Es ist eine wahre Freude, in der von Till Brönner und seinen vier Bandmitgliedern in die Tat umgesetzten, dem abgerundeten Schönklang verpflichteten Ästhetik zuhörend zu baden, die auf höchster Präzision und disziplinierter Umsetzung gründet. Dieses Klangideal liegt emotionell betrachtet auf der eleganten, kühlen Seite, was der Virtuosität geschuldet ist, die Voraussetzung für die gebotene Präzision ist. Mit Gefälligkeit hat das jedoch nichts zu tun, und mit Glattheit höchstens insoweit als Kanten abgerundet und und Untiefen bis auf ein ungefährliches Niveau aufgefüllt sind. Schönklang in diesem Sinne bedeutet nicht, dass man auf Kraft und Schwung verzichten muss, wenn diese in den beschwingteren Songs angesagt sind, wie im Falle von Come Dance with me und I may be Wrong mit sanft, jedoch bestimmt vorwärts drängender Rhytmusgruppe. Dass das man sich insgesamt stimmungsmäßig vorkommt wie in die sechzige Jahre zurückgebeamt ist dem Ursprung der Songs angemessen und angesichts der aktuellen Freude an Retro alles andere als verkehrt.

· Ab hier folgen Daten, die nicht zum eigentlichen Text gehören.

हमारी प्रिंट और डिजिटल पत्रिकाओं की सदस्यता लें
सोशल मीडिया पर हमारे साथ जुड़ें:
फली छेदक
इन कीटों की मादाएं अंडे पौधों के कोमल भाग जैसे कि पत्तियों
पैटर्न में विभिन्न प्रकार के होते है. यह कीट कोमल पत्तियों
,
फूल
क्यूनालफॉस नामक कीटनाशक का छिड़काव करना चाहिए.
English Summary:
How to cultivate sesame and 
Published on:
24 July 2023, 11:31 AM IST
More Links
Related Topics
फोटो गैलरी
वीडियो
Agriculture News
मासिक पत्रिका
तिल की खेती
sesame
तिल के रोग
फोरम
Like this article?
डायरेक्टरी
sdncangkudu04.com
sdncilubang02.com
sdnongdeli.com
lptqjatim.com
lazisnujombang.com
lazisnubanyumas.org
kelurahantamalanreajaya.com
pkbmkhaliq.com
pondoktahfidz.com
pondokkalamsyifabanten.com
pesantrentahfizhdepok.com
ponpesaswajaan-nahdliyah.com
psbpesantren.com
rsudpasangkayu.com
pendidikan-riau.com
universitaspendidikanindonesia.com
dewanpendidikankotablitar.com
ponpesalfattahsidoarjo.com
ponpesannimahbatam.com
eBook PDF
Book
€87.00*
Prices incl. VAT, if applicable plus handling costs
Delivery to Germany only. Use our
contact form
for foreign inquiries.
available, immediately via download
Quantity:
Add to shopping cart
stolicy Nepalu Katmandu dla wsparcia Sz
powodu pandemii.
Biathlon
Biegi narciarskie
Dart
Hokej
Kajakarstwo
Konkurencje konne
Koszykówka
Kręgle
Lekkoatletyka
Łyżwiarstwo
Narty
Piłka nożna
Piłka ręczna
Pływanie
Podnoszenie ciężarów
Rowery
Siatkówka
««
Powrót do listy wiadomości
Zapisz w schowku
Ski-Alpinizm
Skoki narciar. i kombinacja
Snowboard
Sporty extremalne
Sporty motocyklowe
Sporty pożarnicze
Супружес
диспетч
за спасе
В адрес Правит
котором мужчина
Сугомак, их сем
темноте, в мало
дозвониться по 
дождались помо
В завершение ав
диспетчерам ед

Die vorzügliche Aufnahmetechnik gewährleistet stets einen unverstellten, glasklaren Blick auf das klangliche Geschehen um die Songs auf dem Album The Good Life, zentriert um die famos tönende, virtuos zum Klingen gebrachte Trompete nebst dazu kontrastierender Stimme Till Brönners im Umfeld seiner wie auf sanften Katzenpfoten daherkommenden, stets höchstprofessionell und einfühlend agierenden Mitstreiter der Till Brönner Band.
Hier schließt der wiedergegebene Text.